CONSUMER RESPONSE TO TIERED COSTSHARING

Tiered physician networks might affect patient behavior through 2 mechanisms: (1) price effects (the differential copayment across tiers) and (2) quality or value information (the physician’s performance on cost-efficiency and quality measures is what determines his/her placement in the tiers). Few studies have assessed consumer response to differences in cost-sharing across providers (the cross-price elasticity of demand, in economic terms) despite the fact that health plans have been experimenting with tiered networks for a number of years.3-5 However, a recent study by Scanlon et al6 and another by M. B. Rosenthal7 provide some evidence that consumers switch to preferred providers when the price differential between preferred and nonpreferred tiers is large.

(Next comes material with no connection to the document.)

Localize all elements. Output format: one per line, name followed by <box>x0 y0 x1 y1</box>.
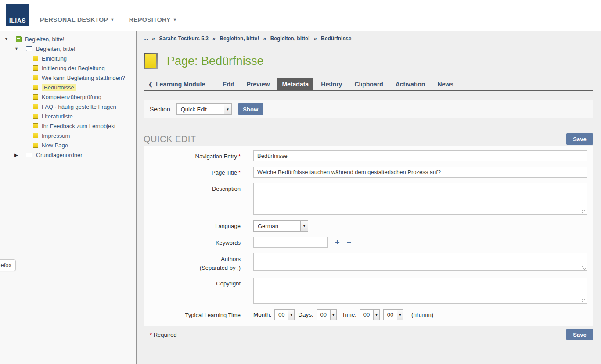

The literature suggests that behavioral effects are modest in response to the quality or value information provided by tiered networks.8 Consumers frequently use recommendations from friends and family to select a physician, with much less use of formal sources of quality information.9-11 Surveys have revealed that consumer-directed reports on quality have had limited salience, possibly because they are difficult to understand and use.12-14 However, studies of consumer preferences after the release of quality report cards, particularly studies that controlled for patients’ prior beliefs about quality, found evidence of changes in market share toward higher rated providers.15-17

Neither the literature on consumer response to out-ofpocket costs nor that on consumer response to quality report card information applies if consumers do not know about or understand the physician tiered networks included in their health plan. To date, there is no evidence regarding such consumer knowledge and understanding of a tiered physician network. Several previous studies used survey data to analyze knowledge of health insurance and benefits more generally among privately insured populations and found that consumers had an uneven understanding of their health insurance benefits and cost-sharing requirements.18-21 Our study is the first to provide evidence on consumer awareness, beliefs, and self-reported experience with tiered physician networks.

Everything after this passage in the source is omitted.